Take out: It sometimes pays off to be bold when pitching hard against the competition as long as its executed in a humorous and not damaging way. We are sure that even the competitors had a bit of a laugh at this, as did the people passing by.
Dear Future Mom – World Down Syndrome Day
A mother about to have a baby with down syndrome got a very special and heartfelt message from 15 people with down syndrome and their mothers. On World Down Syndrome Day this video was released to help comfort the mother and say that everything will be ok. It is a very touching video and a great way to publicise such an important topic.
Take out: By addressing the fears and worries direct from the child to an expectant mother, it breaks the taboos often associated with the condition, making for an engaging video that draws awareness to not only the condition but also the parents affected.
Ever seen a UFO or tiger running down the street whilst waiting for your bus? No? Well if you happened to be at the Pepsi Max bus shelter you would have. Using great interactive technology Pepsi managed to make the unbelievable happen.
Take out: Interactive media has really come into its own over the last few years and we are starting to see a lot more of it within marketing and advertising. The shock factor still prevails as the most engaging tactic when using interaction within advertising, even if it has nothing to do with the product itself as seen here with Pepsi. It’s the brand association that counts here.
Another interactive campaign we have seen lately was at a Swedish subway station. A billboard was rigged with super sensitive sensors that meant that when the train entered the station the woman’s hair in the billboard got blown around as if she was actually stood there on the platform.
Take out: A more subtle interactive approach was used by Apolosophy whereby the advertisement reacted to its environment rather than letting the viewers interact as seen in the Pepsi ad. The unexpected element of the visual was the key engaging factor here that works to great effect.
If you love cupcakes then you’ll love this. A 24 hour cupcake ATM has opened up. Sadly this is in New York but wow, what a tasty idea. I wonder how big the queue was?
Take out: By taking the cupcake out of context and into an ATM machine, this gives a popular but not new product, such as the cupcake, fresh appeal.
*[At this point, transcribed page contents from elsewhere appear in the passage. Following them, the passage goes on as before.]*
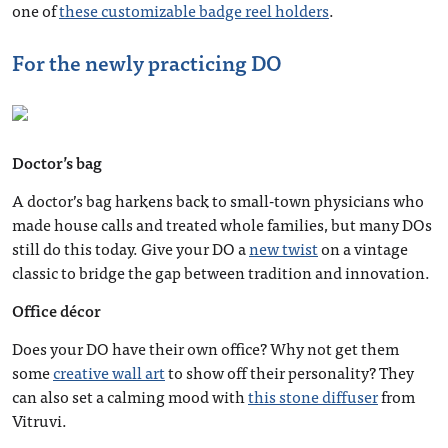
one of
these customizable badge reel holders
.
For the newly practicing DO
Doctor’s bag
A doctor’s bag harkens back to small-town physicians who
made house calls and treated whole families, but many DOs
still do this today. Give your DO a
new twist
on a vintage
classic to bridge the gap between tradition and innovation.
Office décor
Does your DO have their own office? Why not get them
some
creative wall art
to show off their personality? They
can also set a calming mood with
this stone diffuser
from
Vitruvi.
This is a prime example of the packaging and presentation of the product doing the work, rather than the product itself. Other examples of this include the Coca Cola ‘happiness vending machine’ campaign and gold bar vending machines in Dubai; the possibilities for similar ideas are endless.
You might think the idea of a printing factory like Moo to be a boring place, but this advert makes it all seem much more interesting. By creating a fun machine that shows the intricate detailed process of creating a quality business card, Moo have managed to engage with their customers successfully.
Take out: By glamorising the print process and the effort that goes into making such a seemingly ‘simple’ product, much like the Babybel ‘tiny factory’ campaign, it gives the product a bigger sense of importance and makes viewers think twice about the significance of this product.